DATA UNDER STUDY —
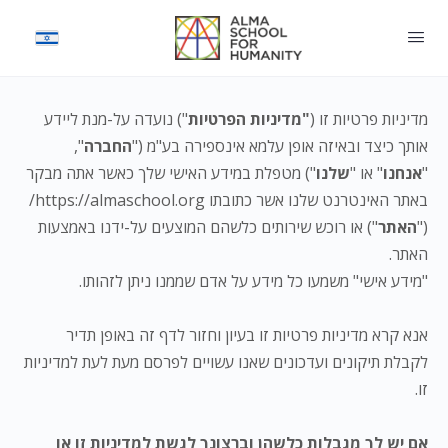
מדיניות פרטיות זו (
"מדיניות הפרטיות
") נועדה על-מנת ליידע
אותך כיצד ובאיזה אופן עלמא אינספירה בע"מ ("
החברה
",
"
אנחנו
" או "
שלנו
") מטפלת במידע האישי שלך כאשר אתה מבקר
באתר האינטרנט שלנו אשר כתובתו https://almaschool.org/
("
האתר
") או רוכש שירותים כלשהם המוצעים על-ידנו באמצעות
האתר.
"מידע אישי" משמעו כל מידע על אדם שממנו ניתן לזהותו.
אנא קרא מדיניות פרטיות זו בעיון וחזור לדף זה באופן תדיר
לקבלת תיקונים ועדכונים שאנו עשויים לפרסם מעת לעת למדיניות
זו.
אם יש לך מגבלות כלשהן וברצונך לגשת למדיניות זו או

AIM OF THE EXERCISE — Output only the lines from the one that contains "שממנו ניתן לזהותו." through the last line of the data above, each restated exactly.

RESPONSE TO THIS TASK —
"מידע אישי" משמעו כל מידע על אדם שממנו ניתן לזהותו.
אנא קרא מדיניות פרטיות זו בעיון וחזור לדף זה באופן תדיר
לקבלת תיקונים ועדכונים שאנו עשויים לפרסם מעת לעת למדיניות
זו.
אם יש לך מגבלות כלשהן וברצונך לגשת למדיניות זו או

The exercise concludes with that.